When the surgeons told Casey about the research program, he was all for it.

“I just wanted to help anyone who’s struggling with some sort of brain dysfunction that’s putting them behind and stopping them from being able to live their life,” Casey said. That is, anyone like him.

“When you think about how complicated the brain is, and how there’s not a lot of detailed research, it amazes me,” Melani said. She pauses to collect herself. “It makes me emotional that my son could be making such a huge contribution to maybe save somebody else’s life.”

The surgery

The lead-up to surgery was intense, Casey said. His doctors had to induce a seizure under observation so they could see where it originated in his brain — and if the surgery would even work. They kept him awake, flashed LED lights in his face, had him chug energy drinks while wearing dozens of electrodes on his head and chest.

The surgery itself was over quickly, and Casey was only in the hospital for three days after.

Casey wouldn’t know for a while if the surgery had worked, and his doctors had warned him there was a small chance he could have major side effects — memory loss, paralysis, even increased seizures. It was a scary couple of months. He had horrible headaches as he was healing. He was scared to go to sleep alone, in case he didn’t wake up. But after a while, he started to push things a bit, staying up late to see if the sleep deprivation would trigger a seizure, like it used to.

He hasn’t had any of the really scary side effects he was worried about. He has some short-term memory loss and a bit of a stutter now.

He hasn’t had a single seizure since the surgery. It’s been more than two years.

The progress

Meanwhile, his tissue fed into a research pipeline at the Allen Institute. Its eventual payout could be huge: A true cell-by cell understanding of the human brain, in health and in disease.

Access to these human tissues allows scientists to study how the human brain is organized. Typically, researchers could only do such studies in animals used as model organisms for human diseases, like the mouse.

The researchers first began the surgical donation program about five years ago — the same year Casey had his first seizure — and the scientific findings are now starting to trickle in.

By design, the researchers don’t know whose cells they’re studying, so there’s no way to match a specific patient with a scientific discovery.

For example, one team at the Allen Institute is using genes to glean information about the different types of cells that make up the brain, using tissue donated by surgery patients like Casey and postmortem brains from people who had died and donated their bodies to science.

Another group at the Allen Institute used donated tissue to find subtle but intriguing differences in the way human and mouse neurons of the same type send and receive electrical signals, using living cells from both epilepsy and brain tumor patient-donors.

Ting and his colleagues are using the tissue to insert designer genes into live human neurons to light them up in glowing colors under a microscope — a technique that lets researchers study very rare cell types and could one day lead to new gene therapies for brain diseases.

“By their precious gift of brain tissue, patients like Casey are enabling us to learn about the secret lives of these cells in a completely new way, to ultimately better understand our mind in health and disease,” said Christof Koch, Ph.D., Chief Scientist and President of the Allen Institute of Brain Science.

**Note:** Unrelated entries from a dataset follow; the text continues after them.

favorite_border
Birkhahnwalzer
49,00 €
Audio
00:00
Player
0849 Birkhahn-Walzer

As for Casey, once he recovered from surgery and stopped holding his breath waiting for the next seizure, it was time to play catch up.

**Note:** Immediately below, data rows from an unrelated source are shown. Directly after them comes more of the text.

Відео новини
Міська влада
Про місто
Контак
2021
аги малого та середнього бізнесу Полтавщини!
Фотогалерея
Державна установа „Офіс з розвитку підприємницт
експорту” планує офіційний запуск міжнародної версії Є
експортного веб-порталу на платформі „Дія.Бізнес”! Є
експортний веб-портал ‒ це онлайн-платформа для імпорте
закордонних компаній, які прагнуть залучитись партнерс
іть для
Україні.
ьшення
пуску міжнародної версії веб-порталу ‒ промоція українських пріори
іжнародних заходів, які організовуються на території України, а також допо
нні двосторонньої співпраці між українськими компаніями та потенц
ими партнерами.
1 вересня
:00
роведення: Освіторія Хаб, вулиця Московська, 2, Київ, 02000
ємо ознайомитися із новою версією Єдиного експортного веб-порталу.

Three years might not sound like much time to lose, but for an 18-year-old, it felt like a huge chunk of his life. He got his driver’s license last year. He enrolled in an associate degree program in Idaho. He got a job as a machinist.

These days, he relishes quiet moments in the apartment where he lives on his own, tinkering with his dad’s old truck in his spare time between classes and work, driving his own car for the first time.